Lukas 22:54-71

Lukas 22:54-71 HSV

En zij namen Hem gevangen en voerden Hem weg en brachten Hem in het huis van de hogepriester. En Petrus volgde op een afstand. En toen zij een vuur aangestoken hadden midden op de binnenplaats, en zij samen daaromheen waren gaan zitten, ging Petrus in hun midden zitten. En een zeker dienstmeisje zag hem bij het vuur zitten en zei, met haar ogen op hem gericht: Ook hij was bij Hem. Maar hij verloochende Hem en zei: Vrouw, ik ken Hem niet. En kort daarna zag een ander hem en zei: Ook u bent een van hen. Maar Petrus zei: Mens, dat ben ik niet. En ongeveer een uur later bevestigde een ander met stelligheid: Het is werkelijk waar, ook hij was bij Hem, want hij is ook een Galileeër. Maar Petrus zei: Mens, ik weet niet wat u zegt. En onmiddellijk, terwijl hij nog sprak, kraaide de haan. En de Heere keerde Zich om en keek Petrus aan. En Petrus herinnerde zich het woord van de Heere, hoe Hij tegen hem gezegd had: Voordat de haan gekraaid zal hebben, zult u Mij driemaal verloochend hebben. En Petrus ging naar buiten en huilde bitter.
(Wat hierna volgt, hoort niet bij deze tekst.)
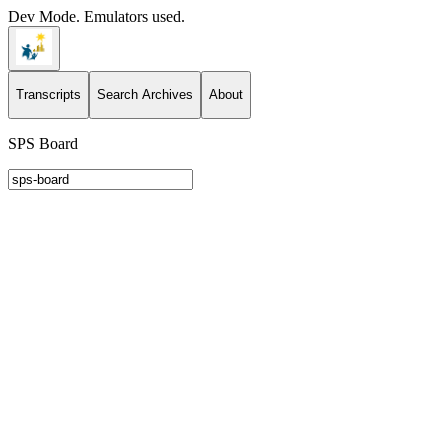
Dev Mode. Emulators used.
Transcripts
Search Archives
About
SPS Board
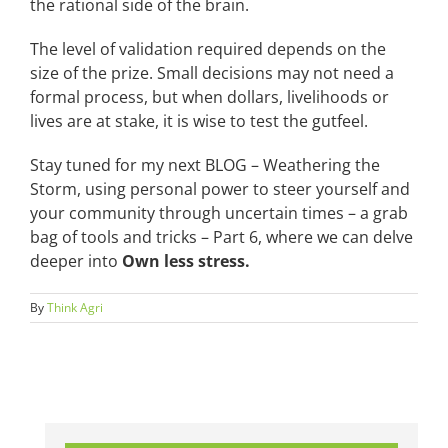
the rational side of the brain.
The level of validation required depends on the
size of the prize. Small decisions may not need a
formal process, but when dollars, livelihoods or
lives are at stake, it is wise to test the gutfeel.
Stay tuned for my next BLOG – Weathering the
Storm, using personal power to steer yourself and
your community through uncertain times – a grab
bag of tools and tricks – Part 6, where we can delve
deeper into
Own less stress.
By
Think Agri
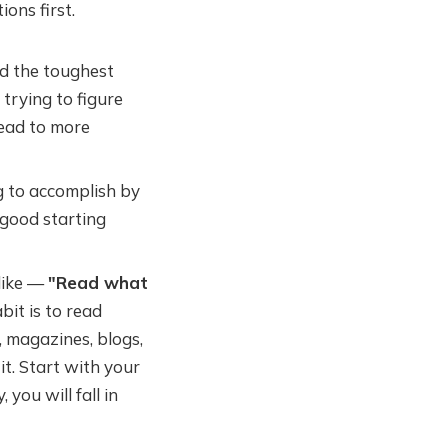
ons first.
d the toughest
 trying to figure
lead to more
 to accomplish by
 good starting
 like —
"Read what
bit is to read
, magazines, blogs,
it. Start with your
 you will fall in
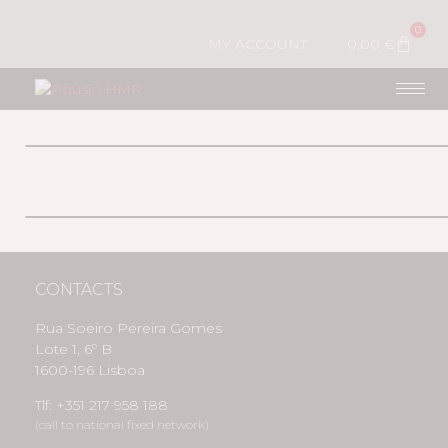
0
MY ACCOUNT
0,00
€
CONTACTS
Rua Soeiro Pereira Gomes
Lote 1, 6º B
1600-196 Lisboa
Tlf: +351 217 958 188
(call to national fixed network)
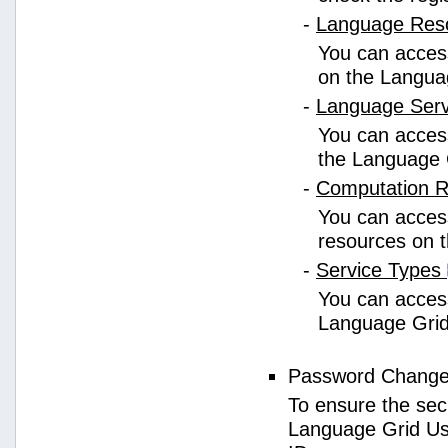
-
Language Res
You can access
on the Langua
-
Language Ser
You can access
the Language 
-
Computation 
You can access
resources on 
-
Service Types
You can access 
Language Grid
Password Chang
To ensure the sec
Language Grid Us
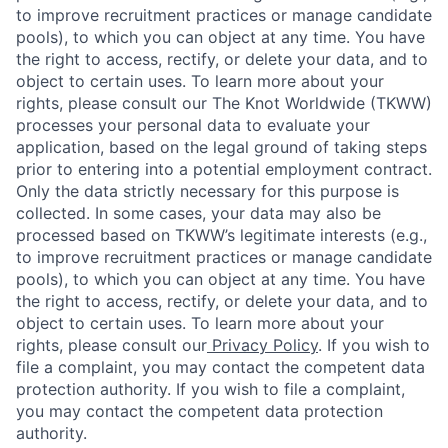
to improve recruitment practices or manage candidate
pools), to which you can object at any time. You have
the right to access, rectify, or delete your data, and to
object to certain uses. To learn more about your
rights, please consult our The Knot Worldwide (TKWW)
processes your personal data to evaluate your
application, based on the legal ground of taking steps
prior to entering into a potential employment contract.
Only the data strictly necessary for this purpose is
collected. In some cases, your data may also be
processed based on TKWW’s legitimate interests (e.g.,
to improve recruitment practices or manage candidate
pools), to which you can object at any time. You have
the right to access, rectify, or delete your data, and to
object to certain uses. To learn more about your
rights, please consult our
Privacy Policy
. If you wish to
file a complaint, you may contact the competent data
protection authority. If you wish to file a complaint,
you may contact the competent data protection
authority.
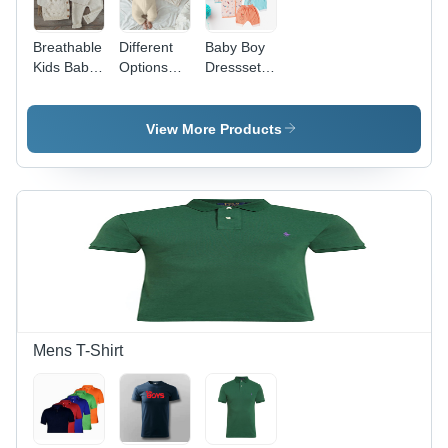
Breathable
Different
Baby Boy
Kids Baby
Options
Dressset
Knit Wear
Available
Age
Baby
Group:
Infant
Infants
View More Products
Clothes
Mens T-Shirt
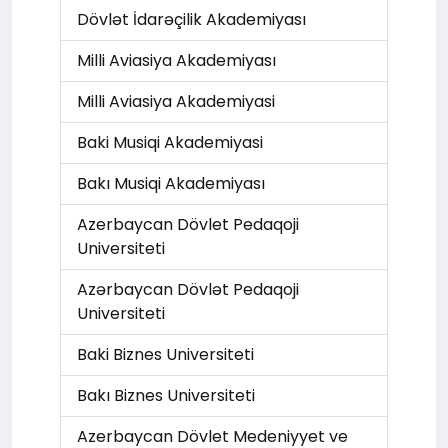
Dövlət İdarəçilik Akademiyası
Milli Aviasiya Akademiyası
Milli Aviasiya Akademiyasi
Baki Musiqi Akademiyasi
Bakı Musiqi Akademiyası
Azerbaycan Dövlet Pedaqoji
Universiteti
Azərbaycan Dövlət Pedaqoji
Universiteti
Baki Biznes Universiteti
Bakı Biznes Universiteti
Azerbaycan Dövlet Medeniyyet ve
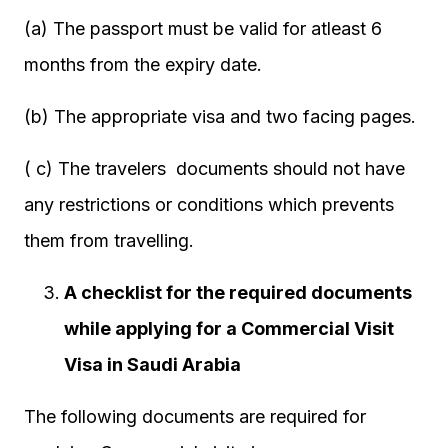
(a) The passport must be valid for atleast 6
months from the expiry date.
(b) The appropriate visa and two facing pages.
( c) The travelers documents should not have
any restrictions or conditions which prevents
them from travelling.
A checklist for the required documents
while applying for a Commercial Visit
Visa in Saudi Arabia
The following documents are required for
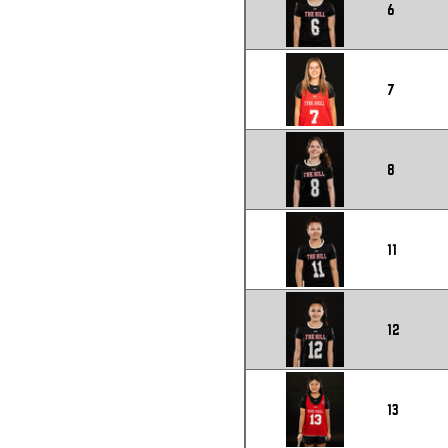
6
7
8
11
12
13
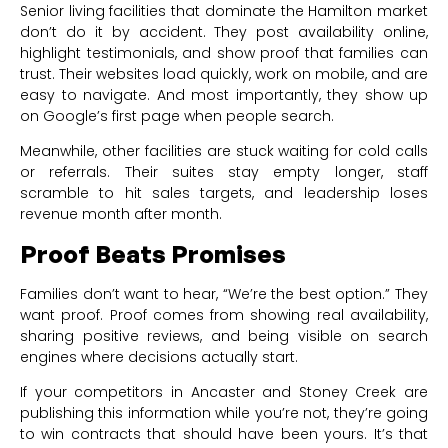
Senior living facilities that dominate the Hamilton market
don’t do it by accident. They post availability online,
highlight testimonials, and show proof that families can
trust. Their websites load quickly, work on mobile, and are
easy to navigate. And most importantly, they show up
on Google’s first page when people search.
Meanwhile, other facilities are stuck waiting for cold calls
or referrals. Their suites stay empty longer, staff
scramble to hit sales targets, and leadership loses
revenue month after month.
Proof Beats Promises
Families don’t want to hear, “We’re the best option.” They
want proof. Proof comes from showing real availability,
sharing positive reviews, and being visible on search
engines where decisions actually start.
If your competitors in Ancaster and Stoney Creek are
publishing this information while you’re not, they’re going
to win contracts that should have been yours. It’s that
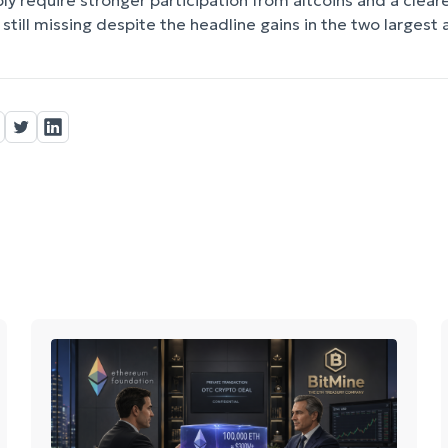
y require stronger participation from altcoins and a clea
still missing despite the headline gains in the two largest 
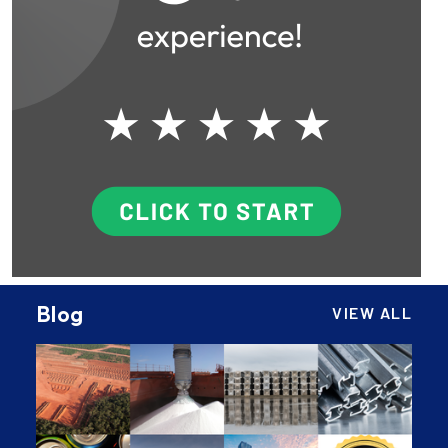
Blog
VIEW ALL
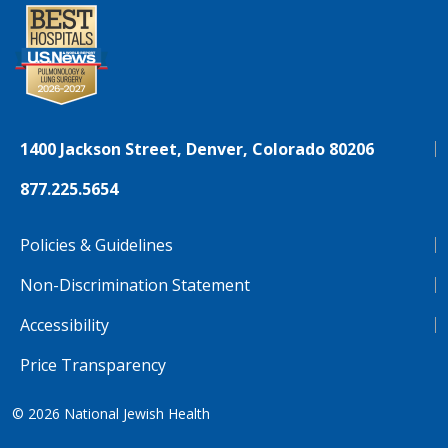
1400 Jackson Street, Denver, Colorado 80206
877.225.5654
Policies & Guidelines
Non-Discrimination Statement
Accessibility
Price Transparency
© 2026
National Jewish Health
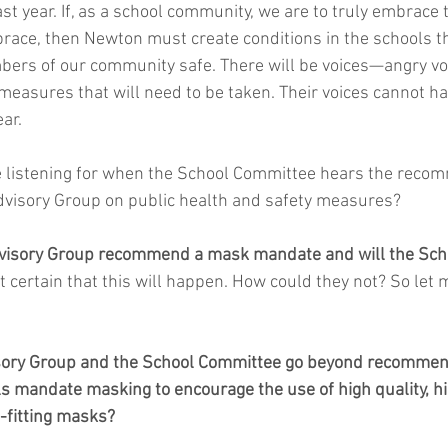
st year. If, as a school community, we are to truly embrace t
ace, then Newton must create conditions in the schools th
ers of our community safe. There will be voices—angry vo
 measures that will need to be taken. Their voices cannot h
ear.
 listening for when the School Committee hears the recom
dvisory Group on public health and safety measures?
Advisory Group recommend a mask mandate and will the Sch
st certain that this will happen. How could they not? So let
isory Group and the School Committee go beyond recommend
 mandate masking to encourage the use of high quality, high
-fitting masks?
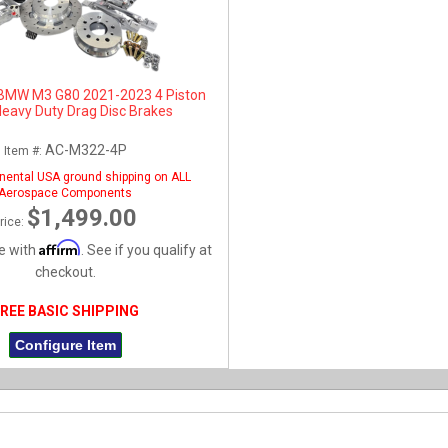
BMW M3 G80 2021-2023 4 Piston
Heavy Duty Drag Disc Brakes
AC-M322-4P
Item #:
nental USA ground shipping on ALL
Aerospace Components
$1,499.00
rice:
Affirm
e with
. See if you qualify at
checkout.
REE BASIC SHIPPING
Configure Item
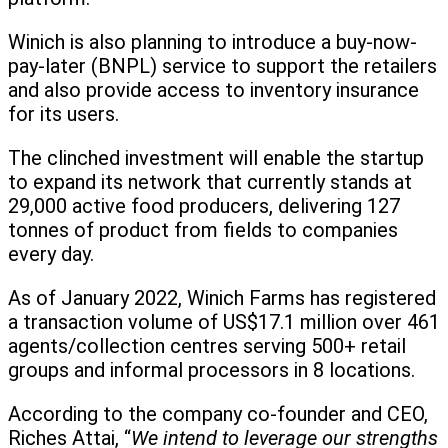
Winich is also planning to introduce a buy-now-
pay-later (BNPL) service to support the retailers
and also provide access to inventory insurance
for its users.
The clinched investment will enable the startup
to expand its network that currently stands at
29,000 active food producers, delivering 127
tonnes of product from fields to companies
every day.
As of January 2022, Winich Farms has registered
a transaction volume of US$17.1 million over 461
agents/collection centres serving 500+ retail
groups and informal processors in 8 locations.
According to the company co-founder and CEO,
Riches Attai, “
We intend to leverage our strengths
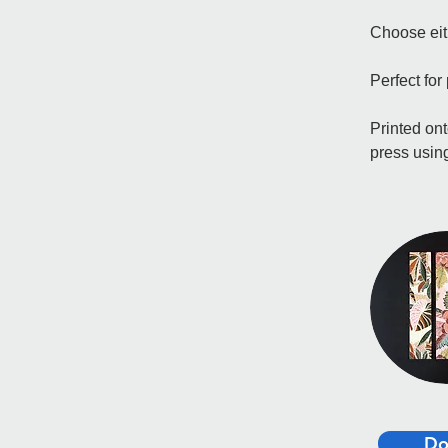
Choose eith
Perfect for
Printed ont
press using
Do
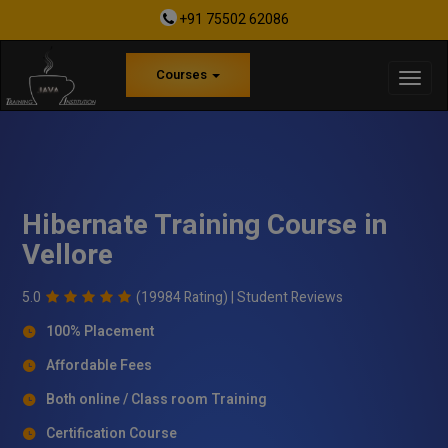
+91 75502 62086
Courses
Hibernate Training Course in
Vellore
5.0
(19984 Rating) |
Student Reviews
100% Placement
Affordable Fees
Both online / Class room Training
Certification Course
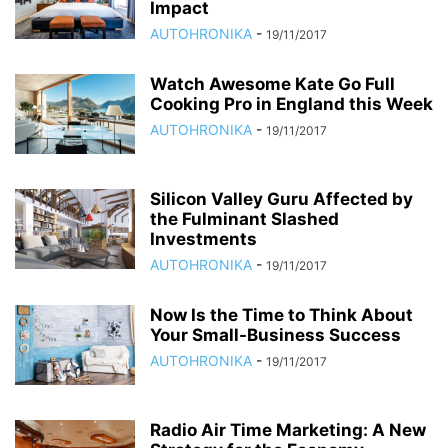
Impact
AUTOHRONIKA
-
19/11/2017
Watch Awesome Kate Go Full
Cooking Pro in England this Week
AUTOHRONIKA
-
19/11/2017
Silicon Valley Guru Affected by
the Fulminant Slashed
Investments
AUTOHRONIKA
-
19/11/2017
Now Is the Time to Think About
Your Small-Business Success
AUTOHRONIKA
-
19/11/2017
Radio Air Time Marketing: A New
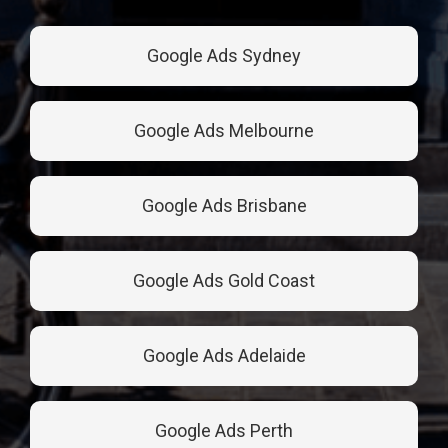
Google Ads Sydney
Google Ads Melbourne
Google Ads Brisbane
Google Ads Gold Coast
Google Ads Adelaide
Google Ads Perth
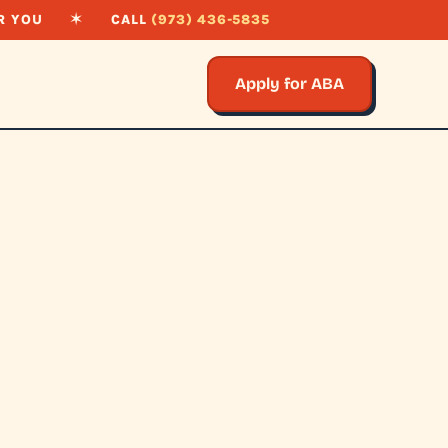
R YOU
✶
CALL
(973) 436-5835
Apply for ABA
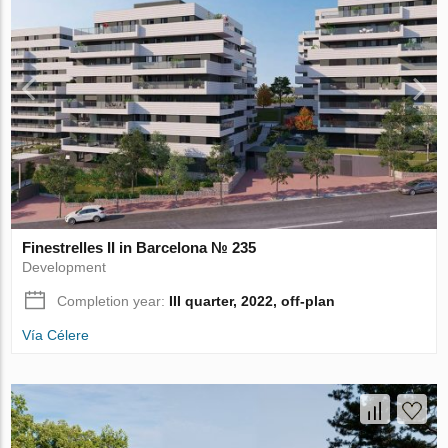
Finestrelles II in Barcelona № 235
Development
Completion year:
III quarter, 2022, off-plan
Vía Célere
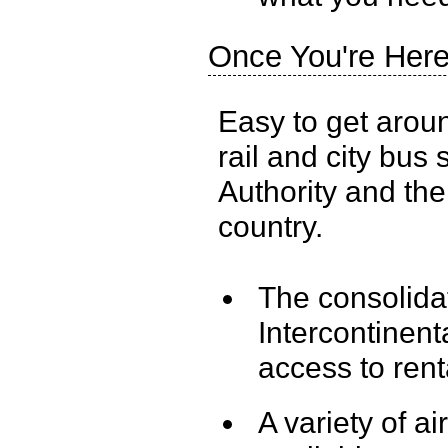
Once You're Her
Easy to get aroun
rail and city bus
Authority and the
country.
The consolidat
Intercontinent
access to rent
A variety of a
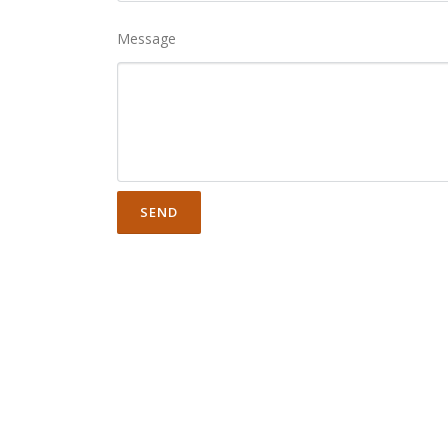
Message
En de mannen die Jezus vasthielden, bespotten Hem en sloegen Hem. En nadat ze Zijn gezicht bedekt hadden, sloegen zij Hem in het gezicht en vroegen Hem: Profeteer, wie is het die U geslagen heeft? En vele andere lasterlijke dingen zeiden zij tegen Hem. En toen het dag geworden was, kwam de Raad van oudsten van het volk bijeen – overpriesters en schriftgeleerden – en leidden Hem in hun raadsvergadering. En zij zeiden: Bent U de Christus? Zeg het ons. En Hij zei tegen hen: Als Ik het u zeg, zult u het zeker niet geloven. En als Ik een vraag zal stellen, zult u Mij zeker niet antwoorden, of Mij loslaten. Van nu aan zal de Zoon des mensen gezeten zijn aan de rechterhand van de kracht van God. En zij zeiden allen: Bent U dan de Zoon van God? En Hij zei tegen hen: U zegt dat Ik het ben. En zij zeiden: Welk getuigenis hebben wij nog nodig? Want wij hebben het zelf uit Zijn mond gehoord.